### THE PROBLEM
Report only how many lines of the entries below contain the string "универсальной".

### DATASET
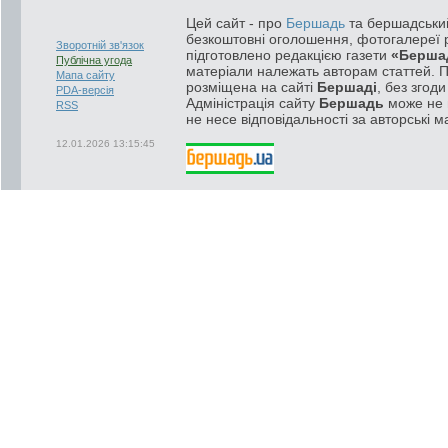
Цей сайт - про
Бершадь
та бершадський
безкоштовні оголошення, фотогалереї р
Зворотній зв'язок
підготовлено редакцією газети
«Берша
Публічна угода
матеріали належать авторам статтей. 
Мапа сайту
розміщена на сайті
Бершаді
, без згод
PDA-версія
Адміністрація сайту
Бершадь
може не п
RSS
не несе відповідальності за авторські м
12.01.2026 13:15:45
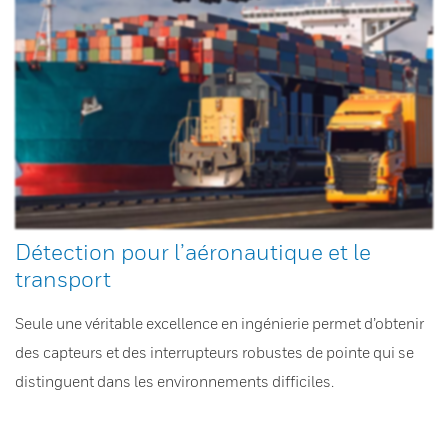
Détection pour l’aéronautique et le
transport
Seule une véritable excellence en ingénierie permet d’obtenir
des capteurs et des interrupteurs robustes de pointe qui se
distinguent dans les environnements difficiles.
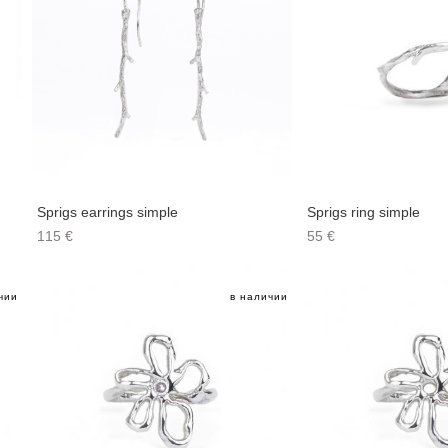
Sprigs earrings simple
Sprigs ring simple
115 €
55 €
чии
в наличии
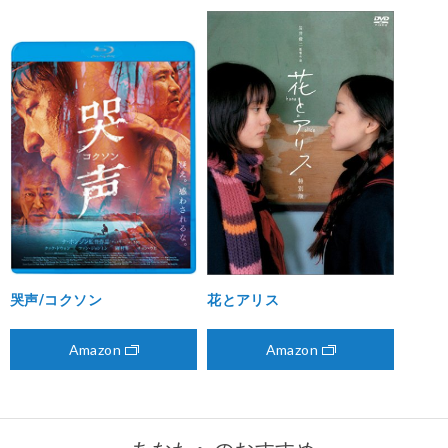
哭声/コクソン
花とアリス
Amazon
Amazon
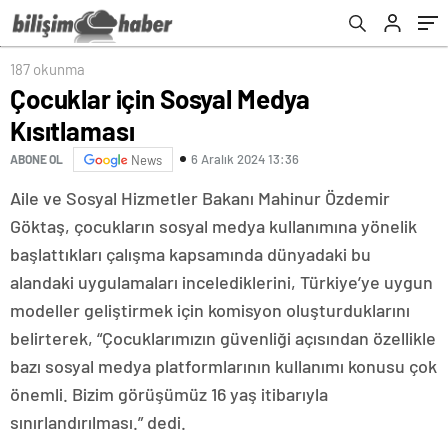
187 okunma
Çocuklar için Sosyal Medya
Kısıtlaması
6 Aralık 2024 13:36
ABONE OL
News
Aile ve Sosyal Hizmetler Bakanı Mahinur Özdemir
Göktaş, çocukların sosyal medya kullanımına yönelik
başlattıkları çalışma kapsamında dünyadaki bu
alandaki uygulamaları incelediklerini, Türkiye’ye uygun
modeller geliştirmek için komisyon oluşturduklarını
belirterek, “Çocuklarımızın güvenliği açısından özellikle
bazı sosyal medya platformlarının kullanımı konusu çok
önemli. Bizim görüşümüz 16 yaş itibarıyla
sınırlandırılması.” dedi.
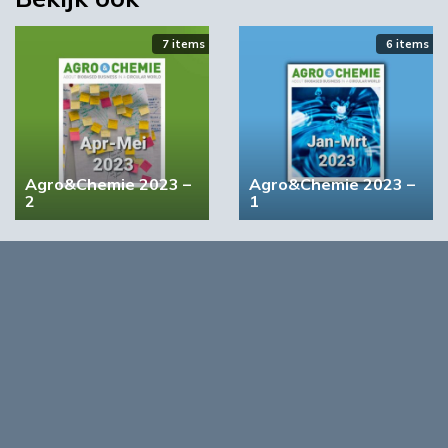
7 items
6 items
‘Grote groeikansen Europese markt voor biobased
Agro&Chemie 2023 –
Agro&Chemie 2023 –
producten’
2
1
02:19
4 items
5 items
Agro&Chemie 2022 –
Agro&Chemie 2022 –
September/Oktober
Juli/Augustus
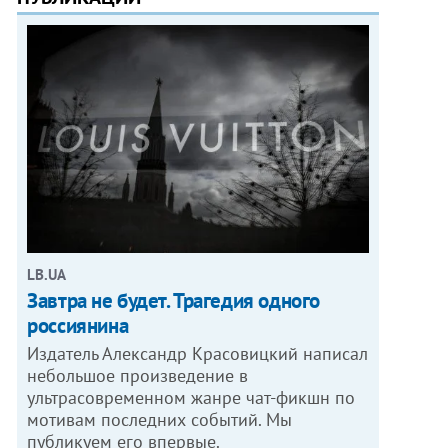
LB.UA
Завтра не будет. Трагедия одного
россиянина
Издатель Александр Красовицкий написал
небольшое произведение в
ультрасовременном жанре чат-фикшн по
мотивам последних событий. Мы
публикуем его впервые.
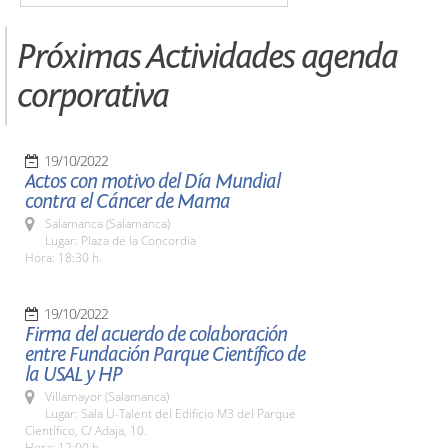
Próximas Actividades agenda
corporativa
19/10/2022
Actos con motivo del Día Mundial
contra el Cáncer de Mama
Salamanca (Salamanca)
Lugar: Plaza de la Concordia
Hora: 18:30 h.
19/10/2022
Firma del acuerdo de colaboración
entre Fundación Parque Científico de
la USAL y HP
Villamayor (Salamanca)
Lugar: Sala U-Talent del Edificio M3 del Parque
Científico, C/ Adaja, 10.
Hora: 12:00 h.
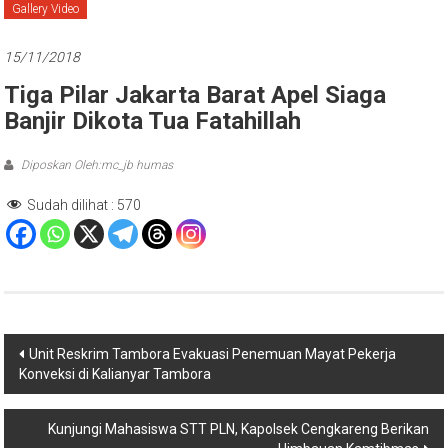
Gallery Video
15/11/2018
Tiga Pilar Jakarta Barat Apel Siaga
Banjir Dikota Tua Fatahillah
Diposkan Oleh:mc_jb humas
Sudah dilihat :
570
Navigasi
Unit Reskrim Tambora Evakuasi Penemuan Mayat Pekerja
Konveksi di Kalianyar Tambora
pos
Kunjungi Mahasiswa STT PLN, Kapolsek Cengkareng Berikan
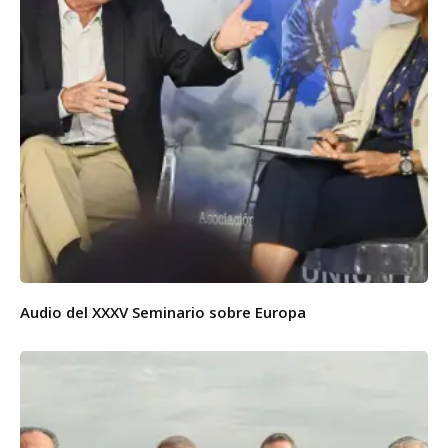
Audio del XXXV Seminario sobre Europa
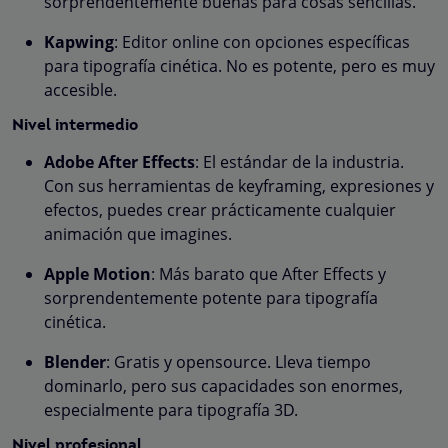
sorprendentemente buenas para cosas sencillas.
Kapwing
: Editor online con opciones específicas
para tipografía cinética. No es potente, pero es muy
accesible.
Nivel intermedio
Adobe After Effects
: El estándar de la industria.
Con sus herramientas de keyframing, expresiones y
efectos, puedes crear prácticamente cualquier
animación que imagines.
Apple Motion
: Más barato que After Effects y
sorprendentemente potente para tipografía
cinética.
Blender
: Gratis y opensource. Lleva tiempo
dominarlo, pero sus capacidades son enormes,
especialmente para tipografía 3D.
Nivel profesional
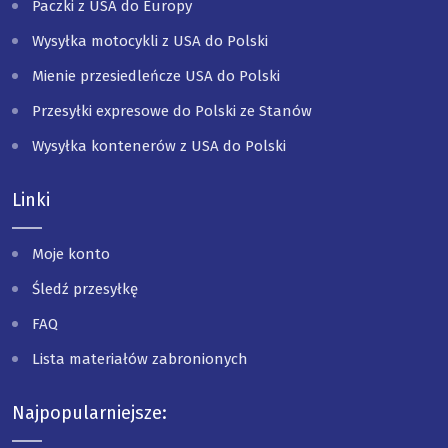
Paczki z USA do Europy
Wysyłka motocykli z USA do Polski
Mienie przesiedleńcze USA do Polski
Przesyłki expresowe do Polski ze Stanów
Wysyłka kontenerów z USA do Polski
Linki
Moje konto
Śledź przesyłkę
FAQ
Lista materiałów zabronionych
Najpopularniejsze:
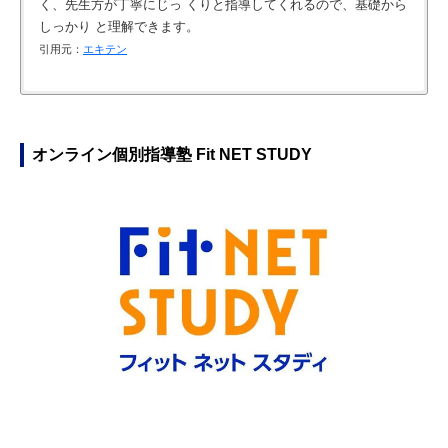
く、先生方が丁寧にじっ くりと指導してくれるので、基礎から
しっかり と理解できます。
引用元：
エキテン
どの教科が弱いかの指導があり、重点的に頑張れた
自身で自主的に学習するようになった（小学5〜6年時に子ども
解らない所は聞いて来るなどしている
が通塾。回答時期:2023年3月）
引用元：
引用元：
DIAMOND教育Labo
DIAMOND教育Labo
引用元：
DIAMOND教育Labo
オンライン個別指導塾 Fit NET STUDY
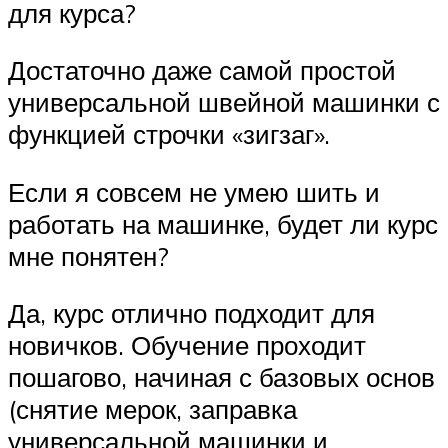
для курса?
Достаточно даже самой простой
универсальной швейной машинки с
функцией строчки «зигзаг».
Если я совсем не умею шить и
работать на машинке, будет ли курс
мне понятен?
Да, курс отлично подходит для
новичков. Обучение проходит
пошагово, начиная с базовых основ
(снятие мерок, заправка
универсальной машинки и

### ANSWER TO THIS PROBLEM
2